Many researchers believe that visual problems are not a major cause of reading difficulties. In a large study, teams from Bristol and Newcastle universities in the UK carried out eye tests on more than 5,800 children and did not find any differences in the vision of those with dyslexia. In fact, a large majority of dyslexic children were defined as having “perfect vision”.10
Report co-author Alexandra Creavin said eyesight was “very unlikely” to be the cause of such reading problems.
Yet, a recent French study found a key difference between the eyes of a group of dyslexic people compared to a group of non-dyslexics. Apparently, most of us have a dominant eye in the same way that people have a dominant left or right hand, but in the dyslexic group in the study, neither eye was dominant. The researchers believe this could affect the way they view text.11
This was a relatively small study that hasn’t been replicated, so it’s unclear how many dyslexic people might be affected by this problem. Prof John Stein, dyslexia expert and emeritus professor in neuroscience at the University of Oxford said that these findings were unlikely to explain everyone’s dyslexia.
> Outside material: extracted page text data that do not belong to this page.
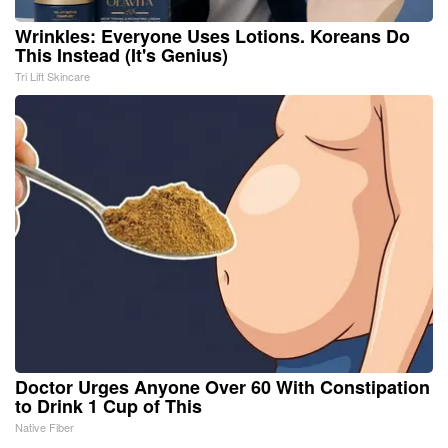
Wrinkles: Everyone Uses Lotions. Koreans Do
This Instead (It's Genius)
Tri Lift Skincare
Doctor Urges Anyone Over 60 With Constipation
to Drink 1 Cup of This
Native Fiber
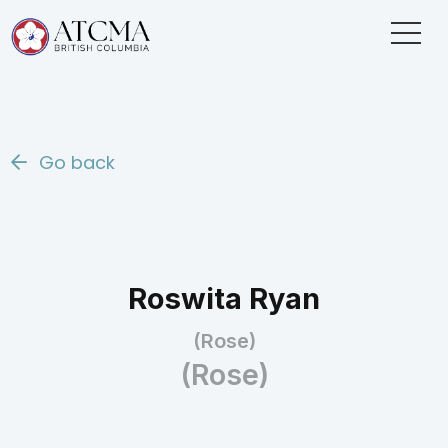
Go back
Roswita Ryan
(Rose)
(Rose)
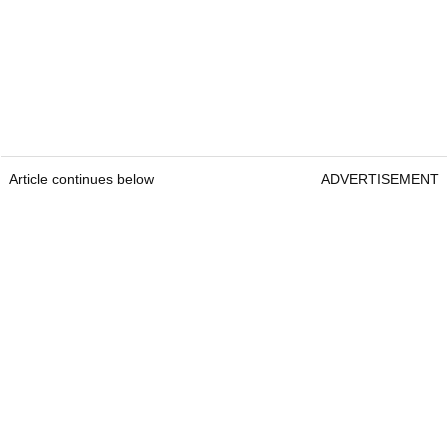
Article continues below
ADVERTISEMENT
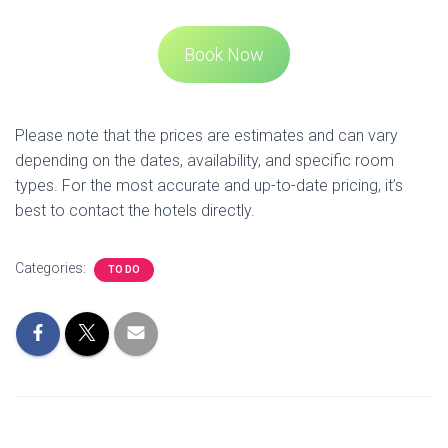
Acorn TV in NZ - Pricing and more
Disney Plus NZ - Price, Content and more
Best Gaming Lounges with Pokies
JP Near Me
Personal Loans in NZ - Comparison
Mobile Plans in NZ - Comparison
Web Print at Auckland Libraries
AucklandCityLibraries
How Far is Hobbiton from Auckland
Rage Rooms in Auckland
Craft Beer Bars in Auckland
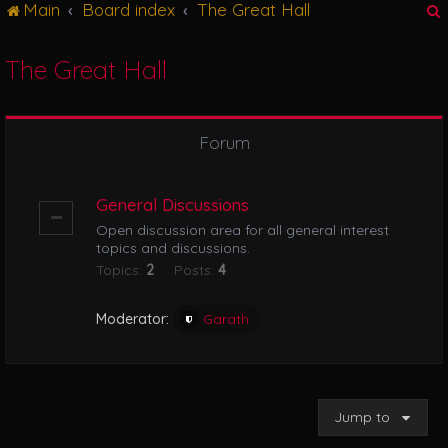
Main
Board index
The Great Hall
g
l
e
The Great Hall
n
r
a
v
i
Forum
g
a
t
General Discussions
i
Open discussion area for all general interest
o
topics and discussions.
n
Topics:
2
Posts:
4
Moderator:
Garath
Jump to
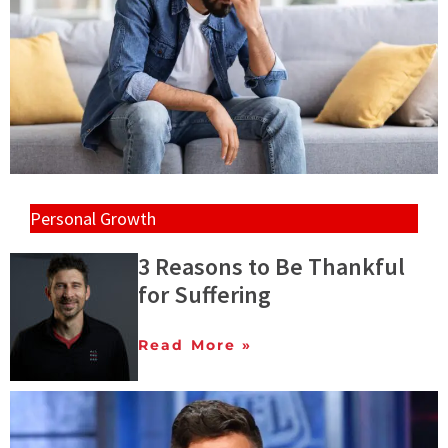
Personal Growth
3 Reasons to Be Thankful
for Suffering
Read More »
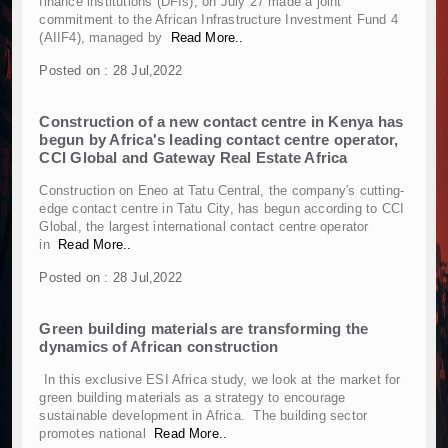
finance institutions (DFIs), on July 27 made a joint
Kenya and South Africa Deepen Infrastructur
commitment to the African Infrastructure Investment Fund 4
Muvumba Project Construction Gains Momentum 
(AIIF4), managed by
Read More..
Mzizima Towers Project in Tanzania Advances w
Posted on : 28 Jul,2022
Construction Begins at Murang’a Industrial Par
Infrastructure and Housing Drive Rapid Growth 
Construction of a new contact centre in Kenya has
Ethiopia Breaks Ground on Africa’s Largest Avia
begun by Africa's leading contact centre operator,
Groundbreaking Ceremony Marks Start of Sh50 
CCI Global and Gateway Real Estate Africa
TANROADS-World Bank Alliance Powers Massiv
Construction on Eneo at Tatu Central, the company's cutting-
Kenya Breaks Ground on Sh5 Billion China-Ken
edge contact centre in Tatu City, has begun according to CCI
Work Progresses on Tanzania's Landmark $112
Global, the largest international contact centre operator
in
Read More..
Kenya and South Africa Deepen Infrastructur
Muvumba Project Construction Gains Momentum 
Posted on : 28 Jul,2022
Mzizima Towers Project in Tanzania Advances w
Construction Begins at Murang’a Industrial Par
Green building materials are transforming the
dynamics of African construction
Infrastructure and Housing Drive Rapid Growth 
Ethiopia Breaks Ground on Africa’s Largest Avia
In this exclusive ESI Africa study, we look at the market for
Groundbreaking Ceremony Marks Start of Sh50 
green building materials as a strategy to encourage
sustainable development in Africa. The building sector
TANROADS-World Bank Alliance Powers Massiv
promotes national
Read More..
Kenya Breaks Ground on Sh5 Billion China-Ken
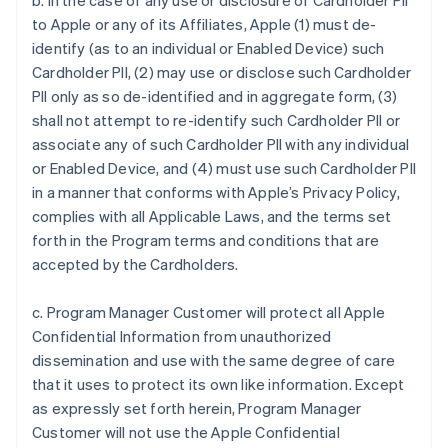
b. In the case of any use or disclosure of Cardholder PII
to Apple or any of its Affiliates, Apple (1) must de-
identify (as to an individual or Enabled Device) such
Cardholder PII, (2) may use or disclose such Cardholder
PII only as so de-identified and in aggregate form, (3)
shall not attempt to re-identify such Cardholder PII or
associate any of such Cardholder PII with any individual
or Enabled Device, and (4) must use such Cardholder PII
in a manner that conforms with Apple’s Privacy Policy,
complies with all Applicable Laws, and the terms set
forth in the Program terms and conditions that are
accepted by the Cardholders.
c. Program Manager Customer will protect all Apple
Confidential Information from unauthorized
dissemination and use with the same degree of care
that it uses to protect its own like information. Except
as expressly set forth herein, Program Manager
Customer will not use the Apple Confidential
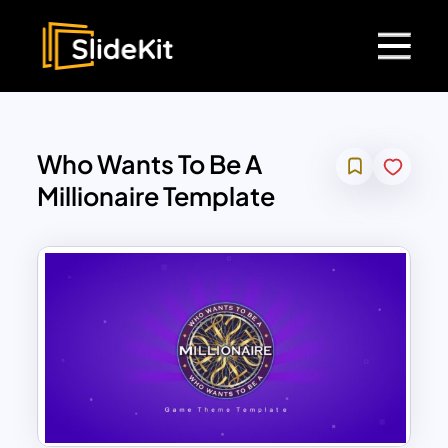
Who Wants To Be A
Millionaire Template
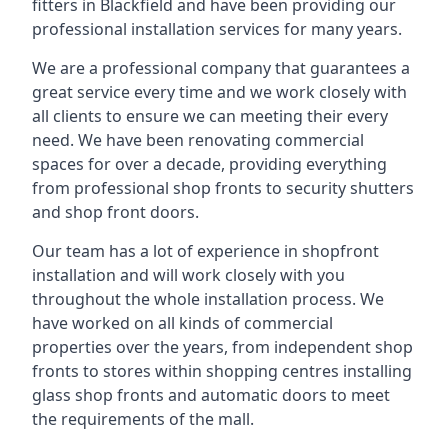
fitters in Blackfield and have been providing our
professional installation services for many years.
We are a professional company that guarantees a
great service every time and we work closely with
all clients to ensure we can meeting their every
need. We have been renovating commercial
spaces for over a decade, providing everything
from professional shop fronts to security shutters
and shop front doors.
Our team has a lot of experience in shopfront
installation and will work closely with you
throughout the whole installation process. We
have worked on all kinds of commercial
properties over the years, from independent shop
fronts to stores within shopping centres installing
glass shop fronts and automatic doors to meet
the requirements of the mall.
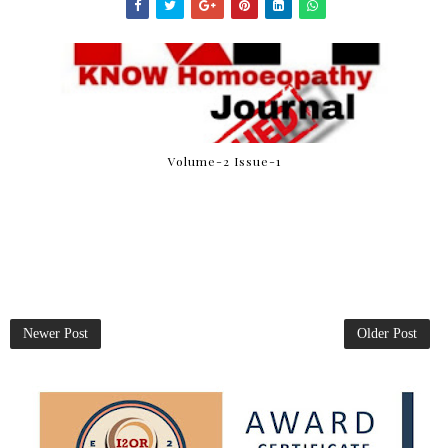
Volume-2 Issue-1
Newer Post
Older Post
It has also been shown that dyslexic children often have more difficulty maintaining their visual attention on print. A study found that about 60% of children who went on to become poor readers had visual-attention problems when they were in preschool.12
Other visual processing problems have also been proposed as explanations for dyslexia, including one that is apparently due to problems with the ‘magnocellular system’. This detects contrast, motion and rapid changes in the visual field. Defects in this system could make it harder to view sharp images of individual letters.
However, so far, studies have shown that problems in this area can only account for a small percentage of the variation in reading abilities of children. Furthermore, a significant number of those who show magnocellular deficits go on to become adequate readers and reading instruction also seems to improve the visual processing problems.13
Problems Due to Complex Written Languages
Studies have also shown that the complexity of the English writing system has an impact on the proportion of children who develop dyslexia.
Some countries (such as Finland, Spain, Italy and Germany) have a more consistent relationship between letters and sounds and this makes it easier for all children in those countries to learn to read. In Italy, it was found that there were only half as many 10-year-old children with dyslexia as there were in the USA. 14
Another study showed that Austrian dyslexic children could read twice as fast and read more accurately than English dyslexic children of a similar age.15
In fact, according to Susan Godsland, author of the dyslexics.org.uk website, in countries with simpler alphabetic codes they don’t even assess reading difficulties in the same way as we do in English speaking countries:
“In countries which have a transparent code and synthetic phonic teaching methods (e.g, Austria, Finland and Greece…) it is rare to find people who are very inaccurate word decoders i.e. dyslexic in the English-speaking world’s sense of the word.
English reading tests commonly assess accuracy of single word decoding but, because of the high word reading accuracy in countries with transparent codes, these tests are not used and reading fluency (speed and comprehension) is assessed instead i.e. the term dyslexia means something completely different in these countries” 16
As we mentioned in our article, ‘Why Do So Many Children Struggle With Reading’, the vast majority of academics agree that dyslexia has neurobiological causes. Professor Julian Elliott, who has written a book about the dyslexia debate, has stated:
“Clearly, there are many children who struggle to learn to read for reasons other than poor teaching”.3
However, there is less agreement about how dyslexia should be diagnosed and treated and whether or not people with dyslexia are actually different from other poor readers.
Some commentators have argued that these disagreements are in part due to different groups involved in the dyslexia debate having different agendas:
- Parents, quite rightly, want their children to have their problems recognised and they want some support.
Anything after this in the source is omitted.